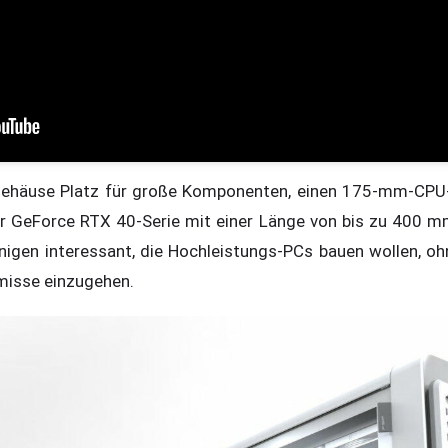
Gehäuse Platz für große Komponenten, einen 175-mm-CPU-
er GeForce RTX 40-Serie mit einer Länge von bis zu 400 m
enigen interessant, die Hochleistungs-PCs bauen wollen, oh
isse einzugehen.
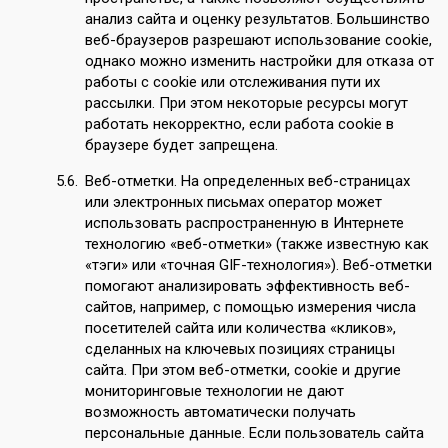
анализ сайта и оценку результатов. Большинство
веб-браузеров разрешают использование cookie,
однако можно изменить настройки для отказа от
работы с cookie или отслеживания пути их
рассылки. При этом некоторые ресурсы могут
работать некорректно, если работа cookie в
браузере будет запрещена.
Веб-отметки. На определенных веб-страницах
или электронных письмах оператор может
использовать распространенную в Интернете
технологию «веб-отметки» (также известную как
«тэги» или «точная GIF-технология»). Веб-отметки
помогают анализировать эффективность веб-
сайтов, например, с помощью измерения числа
посетителей сайта или количества «кликов»,
сделанных на ключевых позициях страницы
сайта. При этом веб-отметки, cookie и другие
мониторинговые технологии не дают
возможность автоматически получать
персональные данные. Если пользователь сайта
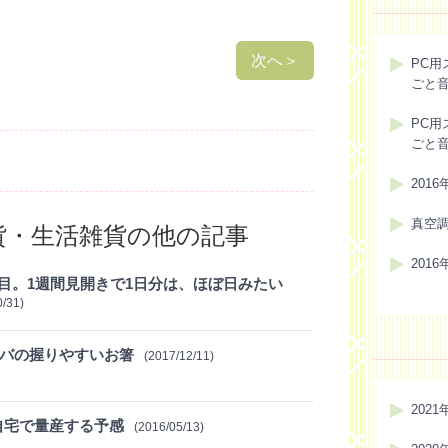
次へ
＞
PC用
ごと
PC用
ごと
201
真空
貨・生活雑貨の他の記事
201
目。1週間見開きで1日分は、ほぼ日みたい
0/31)
ヒバの握りやすいお箸
(2017/12/11)
2021
自宅で量産する予感
(2016/05/13)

────────────────────────────────────────

- **Your task**: Pictures stay out; the entries above are to be output exactly as given.

- **The answer**:
Gehäuse Platz für große Komponenten, einen 175-mm-CPU-
er GeForce RTX 40-Serie mit einer Länge von bis zu 400 m
enigen interessant, die Hochleistungs-PCs bauen wollen, oh
isse einzugehen.
анализ сайта и оценку результатов. Большинство
веб-браузеров разрешают использование cookie,
однако можно изменить настройки для отказа от
работы с cookie или отслеживания пути их
рассылки. При этом некоторые ресурсы могут
работать некорректно, если работа cookie в
браузере будет запрещена.
Веб-отметки. На определенных веб-страницах
или электронных письмах оператор может
использовать распространенную в Интернете
технологию «веб-отметки» (также известную как
«тэги» или «точная GIF-технология»). Веб-отметки
помогают анализировать эффективность веб-
сайтов, например, с помощью измерения числа
посетителей сайта или количества «кликов»,
сделанных на ключевых позициях страницы
сайта. При этом веб-отметки, cookie и другие
мониторинговые технологии не дают
возможность автоматически получать
персональные данные. Если пользователь сайта
次へ
＞
PC用
ごと
PC用
ごと
201
真空
貨・生活雑貨の他の記事
201
目。1週間見開きで1日分は、ほぼ日みたい
0/31)
ヒバの握りやすいお箸
(2017/12/11)
2021
自宅で量産する予感
(2016/05/13)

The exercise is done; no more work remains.